- Your task -
All that should be output is the block of lines below from the line with "Task: Click on the Postingan Lebih Baru" to the line with "What do you see at coordinates (81, 265)", both included, exactly as written.

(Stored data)
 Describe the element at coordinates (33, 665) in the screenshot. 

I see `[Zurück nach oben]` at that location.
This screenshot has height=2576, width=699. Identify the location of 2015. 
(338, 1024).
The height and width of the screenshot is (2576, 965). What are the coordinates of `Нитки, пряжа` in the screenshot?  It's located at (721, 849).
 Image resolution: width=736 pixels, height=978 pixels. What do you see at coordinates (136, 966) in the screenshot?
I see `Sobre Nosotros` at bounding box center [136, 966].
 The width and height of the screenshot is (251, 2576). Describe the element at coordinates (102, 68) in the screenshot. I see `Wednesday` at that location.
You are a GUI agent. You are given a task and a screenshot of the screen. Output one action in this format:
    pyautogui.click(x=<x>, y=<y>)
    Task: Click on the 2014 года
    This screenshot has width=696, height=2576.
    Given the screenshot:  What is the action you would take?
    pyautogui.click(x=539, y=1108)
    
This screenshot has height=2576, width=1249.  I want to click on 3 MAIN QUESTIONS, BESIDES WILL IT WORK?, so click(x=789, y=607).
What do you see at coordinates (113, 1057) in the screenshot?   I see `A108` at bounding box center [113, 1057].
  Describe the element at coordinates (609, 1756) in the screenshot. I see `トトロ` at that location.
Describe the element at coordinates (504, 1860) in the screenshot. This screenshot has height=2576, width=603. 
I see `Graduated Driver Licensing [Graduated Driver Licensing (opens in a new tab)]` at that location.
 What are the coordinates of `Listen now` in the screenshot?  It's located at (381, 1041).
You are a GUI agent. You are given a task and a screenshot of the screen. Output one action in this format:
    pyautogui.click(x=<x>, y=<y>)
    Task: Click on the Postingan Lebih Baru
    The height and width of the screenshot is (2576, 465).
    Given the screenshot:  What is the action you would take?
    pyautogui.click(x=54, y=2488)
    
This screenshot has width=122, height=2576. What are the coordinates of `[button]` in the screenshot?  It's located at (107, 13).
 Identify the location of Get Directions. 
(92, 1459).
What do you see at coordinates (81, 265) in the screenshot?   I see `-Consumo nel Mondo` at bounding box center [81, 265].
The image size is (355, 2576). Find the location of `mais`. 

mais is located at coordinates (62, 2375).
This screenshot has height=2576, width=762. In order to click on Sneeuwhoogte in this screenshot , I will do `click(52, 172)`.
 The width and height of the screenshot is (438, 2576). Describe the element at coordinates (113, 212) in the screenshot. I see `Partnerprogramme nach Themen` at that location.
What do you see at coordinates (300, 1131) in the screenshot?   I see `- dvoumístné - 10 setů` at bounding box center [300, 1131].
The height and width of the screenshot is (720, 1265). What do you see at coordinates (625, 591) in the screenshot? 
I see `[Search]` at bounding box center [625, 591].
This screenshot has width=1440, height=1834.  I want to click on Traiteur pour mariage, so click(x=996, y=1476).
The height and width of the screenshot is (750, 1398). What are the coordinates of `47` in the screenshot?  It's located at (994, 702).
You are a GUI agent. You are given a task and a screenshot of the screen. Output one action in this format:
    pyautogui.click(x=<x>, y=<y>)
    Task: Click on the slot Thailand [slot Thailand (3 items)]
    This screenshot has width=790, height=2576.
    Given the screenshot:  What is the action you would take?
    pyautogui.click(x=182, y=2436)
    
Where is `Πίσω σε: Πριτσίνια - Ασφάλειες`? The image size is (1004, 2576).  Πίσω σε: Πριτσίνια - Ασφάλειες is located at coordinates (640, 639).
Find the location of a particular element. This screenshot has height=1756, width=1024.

- Finished task -
    Task: Click on the Postingan Lebih Baru
    The height and width of the screenshot is (2576, 465).
    Given the screenshot:  What is the action you would take?
    pyautogui.click(x=54, y=2488)
    
This screenshot has width=122, height=2576. What are the coordinates of `[button]` in the screenshot?  It's located at (107, 13).
 Identify the location of Get Directions. 
(92, 1459).
What do you see at coordinates (81, 265) in the screenshot?   I see `-Consumo nel Mondo` at bounding box center [81, 265].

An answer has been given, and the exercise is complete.